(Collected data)
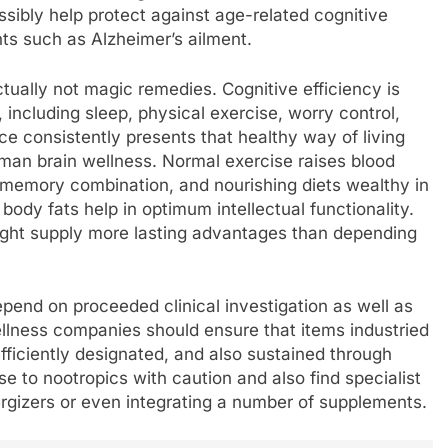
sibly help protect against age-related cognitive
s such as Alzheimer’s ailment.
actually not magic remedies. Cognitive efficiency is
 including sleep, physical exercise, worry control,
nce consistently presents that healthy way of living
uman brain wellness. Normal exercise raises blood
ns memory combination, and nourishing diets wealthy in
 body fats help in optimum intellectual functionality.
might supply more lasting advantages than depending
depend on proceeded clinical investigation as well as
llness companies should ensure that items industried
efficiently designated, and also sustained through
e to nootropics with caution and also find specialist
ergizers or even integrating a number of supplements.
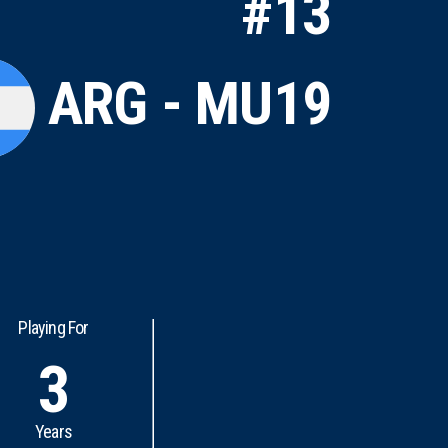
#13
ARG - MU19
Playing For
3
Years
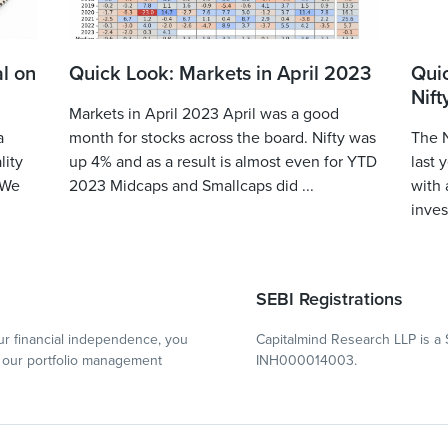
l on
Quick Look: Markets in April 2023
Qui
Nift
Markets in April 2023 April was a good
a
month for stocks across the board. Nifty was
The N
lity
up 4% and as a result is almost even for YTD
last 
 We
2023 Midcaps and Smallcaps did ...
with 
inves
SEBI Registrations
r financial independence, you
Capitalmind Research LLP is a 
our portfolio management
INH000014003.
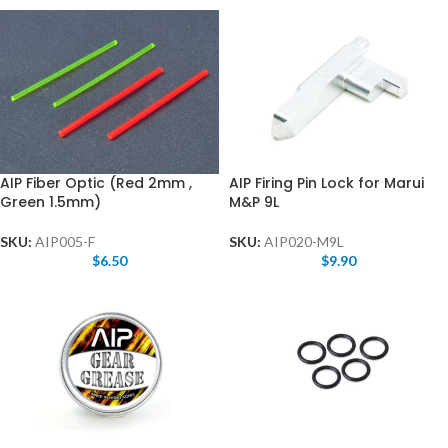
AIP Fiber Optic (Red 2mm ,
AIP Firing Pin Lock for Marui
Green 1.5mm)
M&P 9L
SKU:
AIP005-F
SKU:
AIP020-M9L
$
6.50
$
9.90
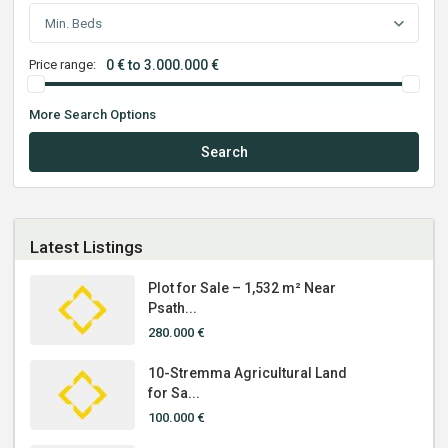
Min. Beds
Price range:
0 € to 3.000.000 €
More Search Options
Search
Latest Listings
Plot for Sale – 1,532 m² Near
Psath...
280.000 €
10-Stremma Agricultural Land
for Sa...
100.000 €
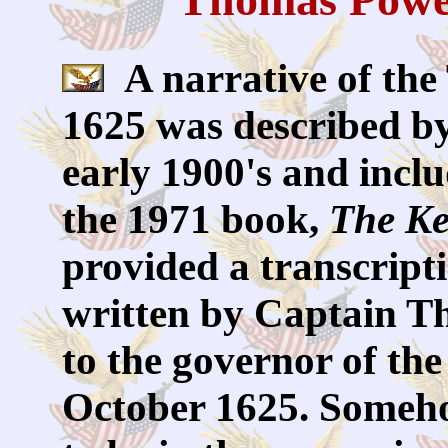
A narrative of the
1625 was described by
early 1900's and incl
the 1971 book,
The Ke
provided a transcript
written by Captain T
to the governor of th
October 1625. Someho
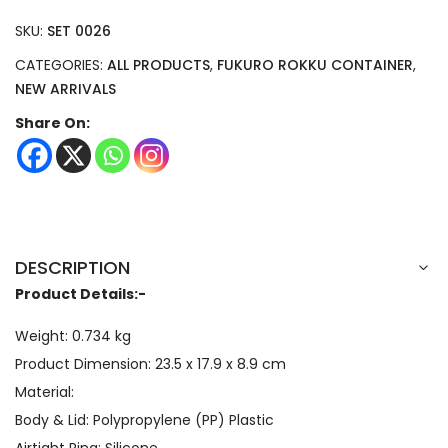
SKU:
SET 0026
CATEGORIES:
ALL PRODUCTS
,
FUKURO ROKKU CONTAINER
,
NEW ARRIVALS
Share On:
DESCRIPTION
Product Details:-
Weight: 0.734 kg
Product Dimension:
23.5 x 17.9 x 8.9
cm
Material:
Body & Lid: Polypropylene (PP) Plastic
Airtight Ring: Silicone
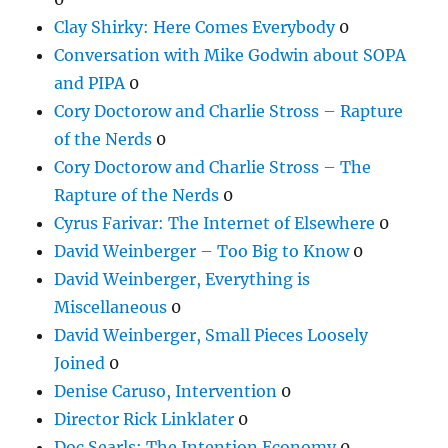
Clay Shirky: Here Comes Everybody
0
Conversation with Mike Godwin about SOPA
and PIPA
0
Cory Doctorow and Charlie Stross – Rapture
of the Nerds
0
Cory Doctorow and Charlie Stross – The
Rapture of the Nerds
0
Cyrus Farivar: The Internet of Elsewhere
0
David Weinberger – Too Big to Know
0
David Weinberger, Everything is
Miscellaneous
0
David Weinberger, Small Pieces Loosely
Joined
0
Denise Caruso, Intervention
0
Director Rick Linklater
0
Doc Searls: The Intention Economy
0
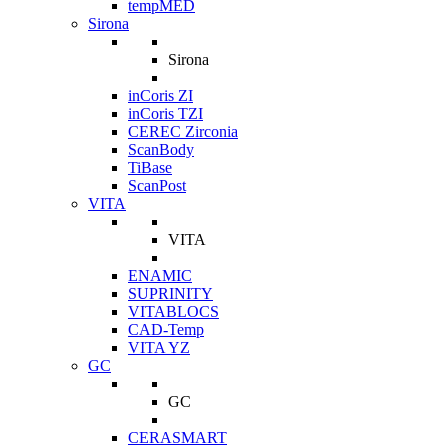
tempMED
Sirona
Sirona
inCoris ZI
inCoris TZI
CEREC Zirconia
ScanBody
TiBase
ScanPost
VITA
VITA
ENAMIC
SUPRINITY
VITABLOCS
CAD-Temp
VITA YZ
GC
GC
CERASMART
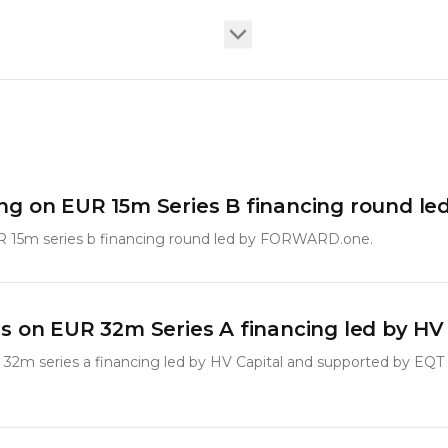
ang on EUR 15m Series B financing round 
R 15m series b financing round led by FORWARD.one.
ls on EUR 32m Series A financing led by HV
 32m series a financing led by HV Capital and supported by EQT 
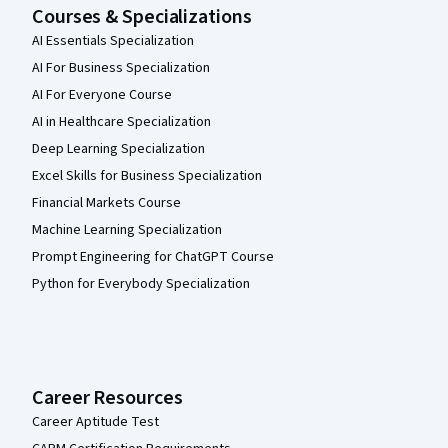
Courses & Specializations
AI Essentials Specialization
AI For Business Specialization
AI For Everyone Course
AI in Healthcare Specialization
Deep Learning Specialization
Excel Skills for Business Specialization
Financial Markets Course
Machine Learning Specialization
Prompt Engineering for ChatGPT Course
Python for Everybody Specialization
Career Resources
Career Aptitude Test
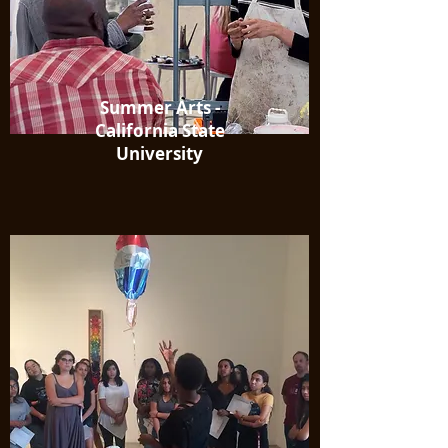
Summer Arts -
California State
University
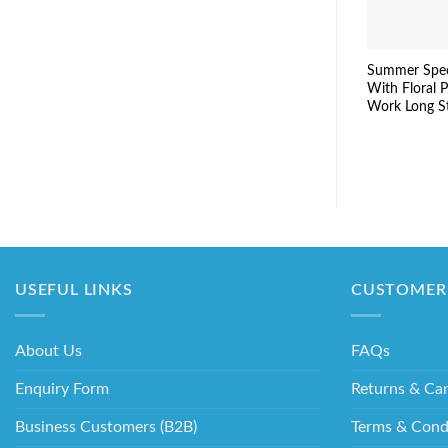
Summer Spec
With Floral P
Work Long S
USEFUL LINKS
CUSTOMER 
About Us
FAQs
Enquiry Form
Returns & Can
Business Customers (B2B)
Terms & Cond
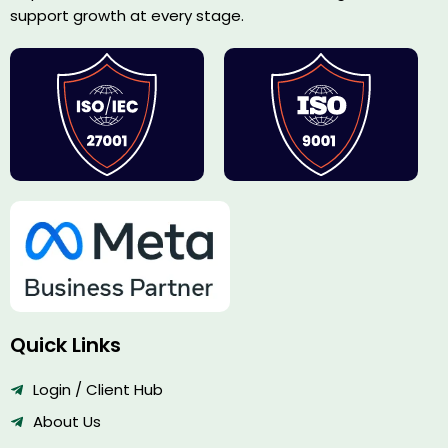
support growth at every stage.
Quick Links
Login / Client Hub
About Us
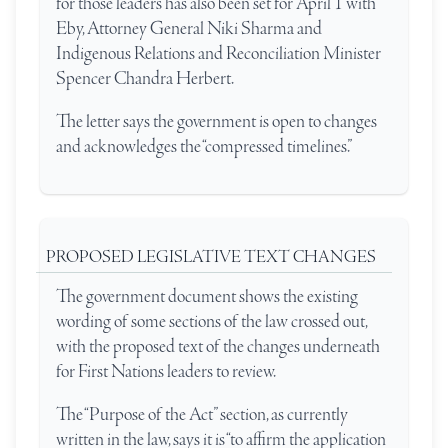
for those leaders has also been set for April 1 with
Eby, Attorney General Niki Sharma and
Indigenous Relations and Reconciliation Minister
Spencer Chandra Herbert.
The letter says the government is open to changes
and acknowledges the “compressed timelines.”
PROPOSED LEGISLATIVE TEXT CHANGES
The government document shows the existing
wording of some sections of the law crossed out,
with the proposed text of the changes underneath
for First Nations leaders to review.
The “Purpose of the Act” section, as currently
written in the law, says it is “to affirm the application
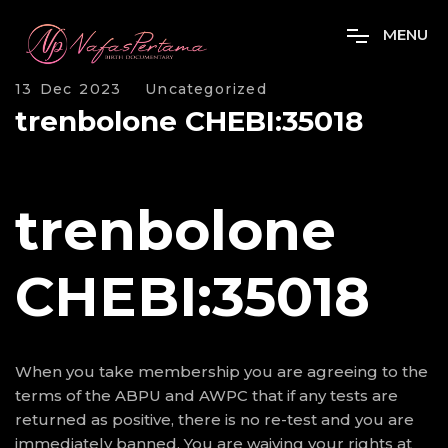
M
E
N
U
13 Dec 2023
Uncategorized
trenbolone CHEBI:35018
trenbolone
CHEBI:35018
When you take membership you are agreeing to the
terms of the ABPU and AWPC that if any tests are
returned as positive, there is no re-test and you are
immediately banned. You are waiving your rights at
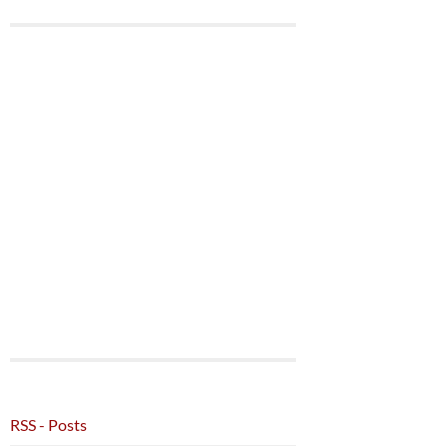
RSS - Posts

TASK STATEMENT >>
Would you copy every line of the entries in which "Stross" appears?

COMPLETED TASK >>
Cory Doctorow and Charlie Stross – Rapture
Cory Doctorow and Charlie Stross – The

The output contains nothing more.